The Lardeau Valley is located at the top of Kootenay Lake, extending north to Trout Lake and bounded on one side by the Duncan Lake – which isn’t really a lake but the back end of a dam. But we’ll come back to that later. The Lardeau River is one of the main tributaries in the Valley and is home to a whole slew of wild life. And some incredible scenery!
One feature of the valley along the river is that you can see an awful lot from your vehicle. The road north is gravel and bumpy a lot of the time but follows along the river bank. This means that in spawning season you will often be rewarded for your patience with the sight of a grizzly bear or mother with cubs. And the bald eagles and osprey at that time are visiting in great numbers. It is amazing to see three or four eagles on one tree – watching the river for salmon.
The Lardeau Valley and Kootenay Lake are beautiful and rugged. The Lake is about 96 km long and quite narrow. It is deep, crystal clear and yes, a bit chilly. A lot of the area is still wilderness with no settlement and accessed only by water.
As you can see, the lake is surrounded by mountains. And glaciers. some of which have been receding over the past decade. I hope to track the paths of a couple of them over time.
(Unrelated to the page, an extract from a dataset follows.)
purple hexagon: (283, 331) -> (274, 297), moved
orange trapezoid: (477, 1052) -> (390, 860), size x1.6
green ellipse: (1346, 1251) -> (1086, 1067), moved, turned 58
The Lardeau Valley is known around here for its salmon and the salmon run. Our salmon are fresh water salmon – derived from the salt water salmon of the ocean (when the coast line was here) and freshwater trout. They are called Kokanee salmon and are unique to this area. And they were endangered at one time by development (surprise?!)
A few decades ago a dam was built on the Duncan River/Lake and created a great threat to the salmon spawning in the valley. To mitigate this threat, BC Hydro and others built a dedicated spawning channel in the area – above Meadow Creek (a small community in the valley). This has enabled the spawn to continue. Each year – late August – the spawn starts and lasts until mid to late October. Both in the channel and the Lardeau River, thousands of Kokanee return to lay their eggs. It is amazing to see the channel and river host a brilliant orange mass of fish.
It is also amazing to see the wildlife that comes to feast on these fish!
The salmon are a key component of the area’s health and vibrancy. Without them many species would leave or die off. Needless to say – the river is off limits to fishing. But watching and photographing is worth any fish on a hook. Said by a true non-fisherman.